I have doubts about that. There’s no question that we’re witnessing deficits that would have seemed unthinkable just six months ago. And the sea of red ink is poised to get deeper with the new virus relief package.
But de-dollarization is a glacial process, and to the extent it continues, it will be due to perceptions that dollar hegemony is detrimental to global stability, not to any deficit spending by the US.
I’ve been over that repeatedly. While gold can obviously rally on narratives around “great debasements”, the fact is, the petrodollar system likely isn’t going anywhere and China has to recycle its savings. Arguably, there’s no market deep enough and liquid enough to accommodate those flows outside of US Treasurys.
That’s why the European recovery fund is such a big deal. If we see a durable shift towards jointly guaranteed euro bonds, that could create a pool of investable securities which could absorb some of the flows which traditionally go to USTs.

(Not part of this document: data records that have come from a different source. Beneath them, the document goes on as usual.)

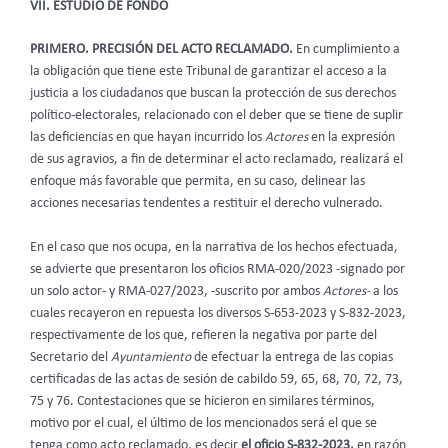
VII. ESTUDIO DE FONDO
PRIMERO. PRECISIÓN DEL ACTO RECLAMADO.
En cumplimiento a
la obligación que tiene este Tribunal de garantizar el acceso a la
justicia a los ciudadanos que buscan la protección de sus derechos
político-electorales, relacionado con el deber que se tiene de suplir
las deficiencias en que hayan incurrido los
Actores
en la expresión
de sus agravios, a fin de determinar el acto reclamado, realizará el
enfoque más favorable que permita, en su caso, delinear las
acciones necesarias tendentes a restituir el derecho vulnerado.
En el caso que nos ocupa, en la narrativa de los hechos efectuada,
se advierte que presentaron los oficios RMA-020/2023 -signado por
un solo actor- y RMA-027/2023, -suscrito por ambos
Actores-
a los
cuales recayeron en repuesta los diversos S-653-2023 y S-832-2023,
respectivamente de los que, refieren la negativa por parte del
Secretario del
Ayuntamiento
de efectuar la entrega de las copias
certificadas de las actas de sesión de cabildo 59, 65, 68, 70, 72, 73,
75 y 76. Contestaciones que se hicieron en similares términos,
motivo por el cual, el último de los mencionados será el que se
tenga como acto reclamado, es decir
el oficio S-832-2023,
en razón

In any case, domestic political strife in the US doesn’t help the dollar’s cause, that’s for sure.
Especially to the extent the turmoil has translated into a lackluster federal response to the epidemic, thereby setting the US on a path to underperform economically in the recovery trade, a scenario which could entail more deficit spending and more accommodation from the Fed.
One thought on “Gold Gets Jittery After Historic Run As Goldman Says World Searching For ‘New Reserve Currency’”
Hard (for me) to figure out, but it seems like Federal Reserve front loaded sending cash to US banks so that the US banking system can build reserves tor expected loan losses. Whereas this has not happened to the same level in Europe. Therefore, the European banks. on paper, might not be solvent- or just barely solvent?
A lot of factors in play, but having a solvent banking system seems like it would be high on the list of requirements in order to be a world reserve currency.